**Task prompt**
Exactly the lines from the first line of the records to the line holding "Agency (US EPA)" should be duplicated, and nothing more; pictures stay out.

(Dataset items)
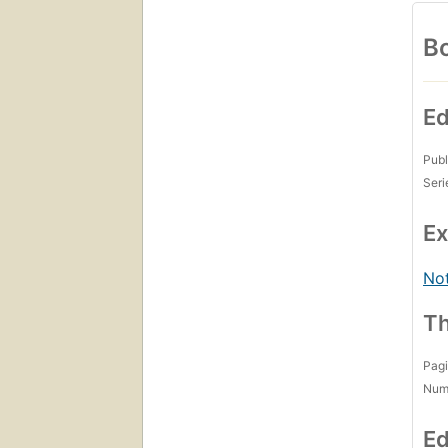
Bo
Ed
Publ
Seri
Ex
Not
Th
Pagi
Num
Ed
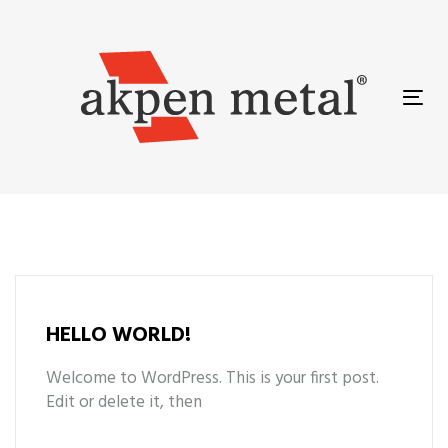
Skip
Skip
links
to
primary
navigation
Tog
Skip
nav
to
content
HELLO WORLD!
Welcome to WordPress. This is your first post.
Edit or delete it, then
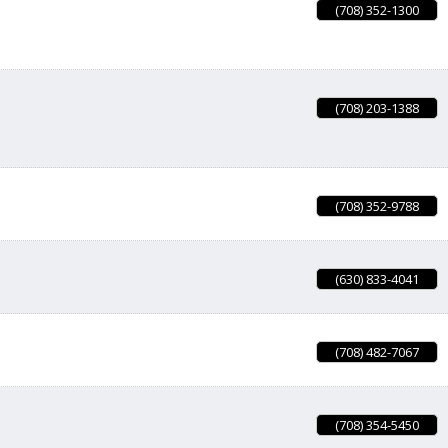
(708) 352-1300
(708) 203-1388
(708) 352-9788
(630) 833-4041
(708) 482-7067
(708) 354-5450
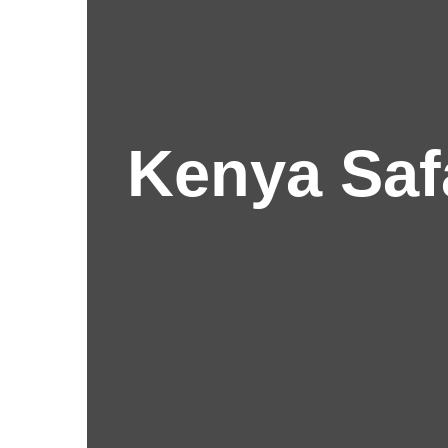
Kenya Saf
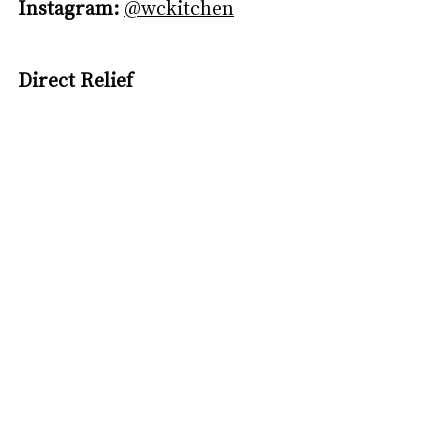
Instagram:
@wckitchen
Direct Relief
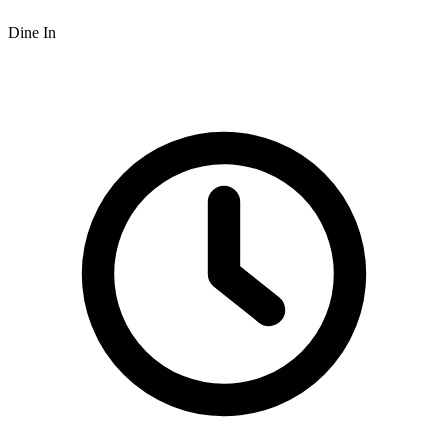
Dine In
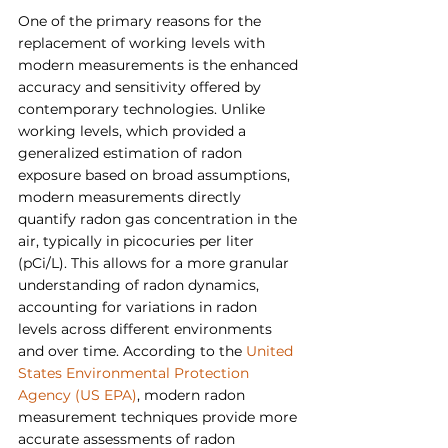
One of the primary reasons for the 
replacement of working levels with 
modern measurements is the enhanced 
accuracy and sensitivity offered by 
contemporary technologies. Unlike 
working levels, which provided a 
generalized estimation of radon 
exposure based on broad assumptions, 
modern measurements directly 
quantify radon gas concentration in the 
air, typically in picocuries per liter 
(pCi/L). This allows for a more granular 
understanding of radon dynamics, 
accounting for variations in radon 
levels across different environments 
and over time. According to the 
United 
States Environmental Protection 
Agency (US EPA)
, modern radon 
measurement techniques provide more 
accurate assessments of radon 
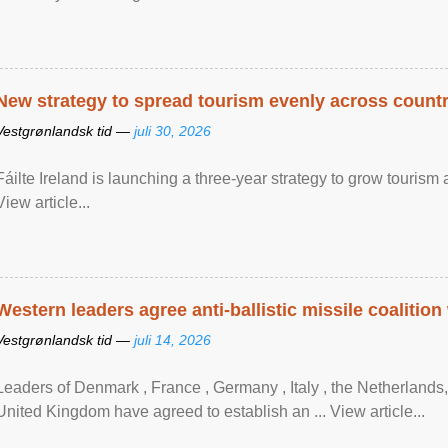
New strategy to spread tourism evenly across count
Vestgrønlandsk tid —
juli 30, 2026
Fáilte Ireland is launching a three-year strategy to grow touri
View article...
Western leaders agree anti-ballistic missile coalition
Vestgrønlandsk tid —
juli 14, 2026
Leaders of Denmark , France , Germany , Italy , ​the Netherlands
United Kingdom have agreed to ​establish an ... View article...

**Exercise solution**
Bo
Ed
Publ
Seri
Ex
Not
Th
Pagi
Num
Ed
Skip
Skip
links
to
primary
navigation
Tog
Skip
nav
to
content
HELLO WORLD!
Welcome to WordPress. This is your first post.
Edit or delete it, then
(708) 352-1300
(708) 203-1388
(708) 352-9788
(630) 833-4041
(708) 482-7067
(708) 354-5450
Kenya Saf
Instagram:
@wckitchen
Direct Relief
Dine In
One of the primary reasons for the 
replacement of working levels with 
modern measurements is the enhanced 
accuracy and sensitivity offered by 
contemporary technologies. Unlike 
working levels, which provided a 
generalized estimation of radon 
exposure based on broad assumptions, 
modern measurements directly 
quantify radon gas concentration in the 
air, typically in picocuries per liter 
(pCi/L). This allows for a more granular 
understanding of radon dynamics, 
accounting for variations in radon 
levels across different environments 
and over time. According to the 
United 
States Environmental Protection 
Agency (US EPA)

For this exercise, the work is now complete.